São Paulo, sexta-feira, 05 de novembro de 2004

Texto Anterior | Próximo Texto | Índice

ANÁLISE

Artista permanece símbolo da vertente formalista da MPB

PEDRO ALEXANDRE SANCHES
DA REPORTAGEM LOCAL

Desde a aparição do menino-prodígio de uma segunda dentição da bossa, a trajetória de Edu Lobo tem sido sucessão de guinadas fortes, embora pouco perceptíveis ao olho público.
O artista que progrediu rumo à discrição ampla, geral e irrestrita já foi, acredite, um pop star. Garotão que casava sofisticação artística e atributos físicos, disputou com garra a preferência popular na avassaladora era dos festivais.
A primeira guinada aconteceu após o intervalo 65-67, anos de supremacia da canção de protesto, que em Edu se traduziu em pesquisa dos ritmos e saberes nordestinos e manifestos indignados de protesto nacional-popular.
Chamou-se tropicalismo a guinada. A partir dela, a MPB rachou entre a corrente formalista (de Edu, de Chico Buarque, de Elis Regina, do já desaparecido Geraldo Vandré) e a outra, para a qual virtuosismo musical seria quanto muito um quesito entre vários.
A resposta de Edu foi um afastamento progressivo do estrelato histérico que seduzia ídolos tão diversos como Chico, Caetano Veloso, Rita Lee e Roberto Carlos.
A pedra de toque desse segundo Edu é o álbum de 73, que cuspia resposta em latim à sanha censora da ditadura. No meio de toadas já postas fora de moda pela tropicália (como a literal "Viola Fora de Moda"), Edu avisava com uma missa em latim que estava sendo amordaçado. E "Edu Lobo" formava, com "Milagre dos Peixes" , de Milton Nascimento, e "Amazonas", de Naná Vasconcelos, a trinca de discos "mudos" mais eloqüentes da história do Brasil ditatorial.
A missa breve repercutiu em introspecção crescente, que elaborou momentos assombrosos de boa música formalista -"Uma Vez um Caso" (76), "Lero-Lero" (78), o LP com Tom Jobim.
O ápice com Jobim remeteria a outra gigantesca virada: a partir da coalizão com Chico, virou compositor de trilhas sonoras escondido quase sempre por trás de outros intérpretes. Só em 94 voltaria a aparecer como dono único de um disco, agora já em fase independente, de projeção limitada.
Pequeno mistério da MPB, o porquê da aversão ao estrelato por parte de um de seus mais consistentes astros musicais nos anos 60 talvez estivesse dentro dele próprio, de sua rigidez, intransigência e ojeriza ao "estrangeiro".
Mas nem isso seria suficiente para uma explicação integral. Um de seus momentos mais meigos e espantosos pode ser encontrado no LP gringo "Sergio Mendes Presents Edu Lobo" (70): uma versão cantarolada, brasileiríssima, quase tropicalista, de "Hey Jude", dos Beatles. Hoje, Caetano e Gil parecem mais Edu que Edu -o primeiro como intérprete formalista de canções em espanhol e inglês, o segundo como político esquerdista. Edu Lobo? Edu Lobo permanece Edu Lobo e nos mantém na contínua espera de suas canções rígidas, belas e aguerridas.

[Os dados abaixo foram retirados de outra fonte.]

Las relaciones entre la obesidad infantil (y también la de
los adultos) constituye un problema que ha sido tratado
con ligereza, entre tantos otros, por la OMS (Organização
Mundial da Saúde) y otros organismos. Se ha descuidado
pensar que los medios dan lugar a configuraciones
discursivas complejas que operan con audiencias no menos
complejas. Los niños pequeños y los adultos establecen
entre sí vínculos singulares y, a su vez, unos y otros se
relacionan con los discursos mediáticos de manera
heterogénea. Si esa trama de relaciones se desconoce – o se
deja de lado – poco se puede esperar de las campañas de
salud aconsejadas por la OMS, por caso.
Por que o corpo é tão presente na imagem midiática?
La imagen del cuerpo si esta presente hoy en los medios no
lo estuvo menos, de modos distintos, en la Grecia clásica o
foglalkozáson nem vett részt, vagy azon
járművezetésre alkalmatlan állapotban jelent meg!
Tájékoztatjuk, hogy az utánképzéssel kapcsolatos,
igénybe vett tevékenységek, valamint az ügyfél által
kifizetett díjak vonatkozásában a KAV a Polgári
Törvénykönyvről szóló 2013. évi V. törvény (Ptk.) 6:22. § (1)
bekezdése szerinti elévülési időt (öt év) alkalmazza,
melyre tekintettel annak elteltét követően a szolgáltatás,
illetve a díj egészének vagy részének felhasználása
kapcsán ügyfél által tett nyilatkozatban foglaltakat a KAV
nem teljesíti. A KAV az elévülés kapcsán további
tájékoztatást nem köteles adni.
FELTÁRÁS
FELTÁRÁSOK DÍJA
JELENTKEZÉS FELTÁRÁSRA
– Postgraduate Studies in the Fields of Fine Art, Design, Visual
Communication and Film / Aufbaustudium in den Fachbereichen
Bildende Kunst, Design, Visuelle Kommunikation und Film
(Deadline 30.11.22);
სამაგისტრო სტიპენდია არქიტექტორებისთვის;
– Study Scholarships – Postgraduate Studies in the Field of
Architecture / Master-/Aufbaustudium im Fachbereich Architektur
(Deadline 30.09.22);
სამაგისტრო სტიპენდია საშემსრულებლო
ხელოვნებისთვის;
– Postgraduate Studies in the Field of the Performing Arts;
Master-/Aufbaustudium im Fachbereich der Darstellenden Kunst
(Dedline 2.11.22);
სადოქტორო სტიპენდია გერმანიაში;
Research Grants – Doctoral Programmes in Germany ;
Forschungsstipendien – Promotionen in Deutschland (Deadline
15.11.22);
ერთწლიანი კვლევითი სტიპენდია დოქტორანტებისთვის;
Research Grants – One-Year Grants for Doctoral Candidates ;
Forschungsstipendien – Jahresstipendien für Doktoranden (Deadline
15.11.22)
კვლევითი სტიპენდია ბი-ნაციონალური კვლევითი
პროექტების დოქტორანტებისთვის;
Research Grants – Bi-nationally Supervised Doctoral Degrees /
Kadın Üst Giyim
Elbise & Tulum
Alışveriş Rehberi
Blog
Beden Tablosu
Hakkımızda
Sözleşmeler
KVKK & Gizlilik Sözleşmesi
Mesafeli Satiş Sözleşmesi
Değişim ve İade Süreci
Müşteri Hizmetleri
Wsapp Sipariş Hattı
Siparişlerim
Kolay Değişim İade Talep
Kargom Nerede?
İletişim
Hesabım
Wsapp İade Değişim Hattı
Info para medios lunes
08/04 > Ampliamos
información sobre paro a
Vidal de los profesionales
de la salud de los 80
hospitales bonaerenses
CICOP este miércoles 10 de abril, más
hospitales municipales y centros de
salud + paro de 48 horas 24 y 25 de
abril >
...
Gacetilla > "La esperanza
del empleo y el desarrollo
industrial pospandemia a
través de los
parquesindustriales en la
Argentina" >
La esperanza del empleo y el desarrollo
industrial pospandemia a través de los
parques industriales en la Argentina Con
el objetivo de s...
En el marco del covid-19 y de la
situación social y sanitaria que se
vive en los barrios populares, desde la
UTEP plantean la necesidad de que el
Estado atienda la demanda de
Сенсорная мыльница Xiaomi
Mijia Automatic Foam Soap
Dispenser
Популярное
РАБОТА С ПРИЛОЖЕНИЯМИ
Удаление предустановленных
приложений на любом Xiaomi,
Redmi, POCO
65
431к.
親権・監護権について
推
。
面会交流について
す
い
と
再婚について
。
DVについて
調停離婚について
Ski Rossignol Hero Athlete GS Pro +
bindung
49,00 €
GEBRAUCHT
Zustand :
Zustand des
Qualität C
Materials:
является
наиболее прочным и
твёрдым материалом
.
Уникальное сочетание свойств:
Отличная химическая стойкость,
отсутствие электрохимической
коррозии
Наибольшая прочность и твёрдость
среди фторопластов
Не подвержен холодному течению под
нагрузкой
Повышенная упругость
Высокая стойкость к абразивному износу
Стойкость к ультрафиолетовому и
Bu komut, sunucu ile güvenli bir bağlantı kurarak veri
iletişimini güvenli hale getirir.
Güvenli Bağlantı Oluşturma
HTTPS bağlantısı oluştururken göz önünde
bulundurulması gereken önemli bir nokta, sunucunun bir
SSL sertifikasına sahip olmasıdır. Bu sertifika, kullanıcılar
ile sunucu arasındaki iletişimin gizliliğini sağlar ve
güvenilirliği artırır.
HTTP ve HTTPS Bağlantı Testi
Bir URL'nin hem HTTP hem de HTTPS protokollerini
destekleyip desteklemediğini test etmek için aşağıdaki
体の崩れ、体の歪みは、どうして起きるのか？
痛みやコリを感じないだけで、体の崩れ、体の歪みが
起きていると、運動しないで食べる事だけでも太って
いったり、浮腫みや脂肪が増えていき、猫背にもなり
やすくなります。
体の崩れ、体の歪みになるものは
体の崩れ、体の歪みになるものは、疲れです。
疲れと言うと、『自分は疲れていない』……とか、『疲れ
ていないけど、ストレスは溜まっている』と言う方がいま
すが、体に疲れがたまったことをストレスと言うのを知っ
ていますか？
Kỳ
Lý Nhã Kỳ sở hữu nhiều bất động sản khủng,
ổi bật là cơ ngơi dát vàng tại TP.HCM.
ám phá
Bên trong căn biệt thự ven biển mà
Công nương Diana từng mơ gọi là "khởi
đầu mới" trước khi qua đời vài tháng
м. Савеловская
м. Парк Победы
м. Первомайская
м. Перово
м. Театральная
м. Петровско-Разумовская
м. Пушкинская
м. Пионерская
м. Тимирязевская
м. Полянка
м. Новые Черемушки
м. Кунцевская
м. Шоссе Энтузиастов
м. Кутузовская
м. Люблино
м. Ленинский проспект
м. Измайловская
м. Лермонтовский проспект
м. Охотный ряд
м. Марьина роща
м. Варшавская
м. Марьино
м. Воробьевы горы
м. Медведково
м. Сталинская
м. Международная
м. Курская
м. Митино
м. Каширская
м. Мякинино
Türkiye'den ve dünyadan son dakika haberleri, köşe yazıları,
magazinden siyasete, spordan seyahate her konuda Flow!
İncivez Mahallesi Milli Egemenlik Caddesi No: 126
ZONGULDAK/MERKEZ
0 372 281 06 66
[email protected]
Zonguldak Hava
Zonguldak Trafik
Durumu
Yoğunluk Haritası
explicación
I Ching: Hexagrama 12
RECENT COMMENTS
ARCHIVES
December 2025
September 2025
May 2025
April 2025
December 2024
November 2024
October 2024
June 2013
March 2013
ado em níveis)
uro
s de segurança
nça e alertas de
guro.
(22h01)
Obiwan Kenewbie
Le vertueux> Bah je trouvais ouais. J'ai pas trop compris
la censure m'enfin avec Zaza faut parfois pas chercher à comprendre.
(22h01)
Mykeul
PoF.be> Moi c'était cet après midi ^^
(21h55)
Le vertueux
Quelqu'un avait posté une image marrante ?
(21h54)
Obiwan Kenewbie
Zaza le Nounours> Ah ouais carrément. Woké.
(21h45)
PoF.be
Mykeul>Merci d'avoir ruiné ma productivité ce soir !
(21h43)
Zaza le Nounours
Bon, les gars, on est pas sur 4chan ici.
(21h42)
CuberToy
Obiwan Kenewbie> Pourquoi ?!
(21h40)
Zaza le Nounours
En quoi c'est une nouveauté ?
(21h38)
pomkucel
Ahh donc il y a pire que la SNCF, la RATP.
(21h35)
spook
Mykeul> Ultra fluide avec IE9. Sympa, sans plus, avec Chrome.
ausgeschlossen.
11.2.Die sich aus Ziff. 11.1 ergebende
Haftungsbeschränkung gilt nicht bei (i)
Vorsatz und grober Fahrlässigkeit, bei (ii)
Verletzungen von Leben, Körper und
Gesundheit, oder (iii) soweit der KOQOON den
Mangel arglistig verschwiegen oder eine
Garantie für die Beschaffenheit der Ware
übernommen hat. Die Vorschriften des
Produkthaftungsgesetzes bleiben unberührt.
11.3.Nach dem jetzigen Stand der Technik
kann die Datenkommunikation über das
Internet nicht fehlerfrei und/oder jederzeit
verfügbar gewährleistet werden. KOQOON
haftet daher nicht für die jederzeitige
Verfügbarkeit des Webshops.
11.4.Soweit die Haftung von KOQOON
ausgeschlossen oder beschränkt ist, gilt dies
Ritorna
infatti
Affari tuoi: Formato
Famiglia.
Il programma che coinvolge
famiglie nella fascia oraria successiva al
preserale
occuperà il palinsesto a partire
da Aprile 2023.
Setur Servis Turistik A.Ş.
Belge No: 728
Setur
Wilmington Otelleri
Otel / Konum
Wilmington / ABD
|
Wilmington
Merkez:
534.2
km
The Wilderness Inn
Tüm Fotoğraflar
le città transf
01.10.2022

Texto Anterior: Viola fora de moda
Próximo Texto: Outros lançamentos - Anarquia roqueira: No Descompasso do Transe Retalhos do Meu Silêncio
Índice



Copyright Empresa Folha da Manhã S/A. Todos os direitos reservados. É proibida a reprodução do conteúdo desta página em qualquer meio de comunicação, eletrônico ou impresso, sem autorização escrita da Folhapress.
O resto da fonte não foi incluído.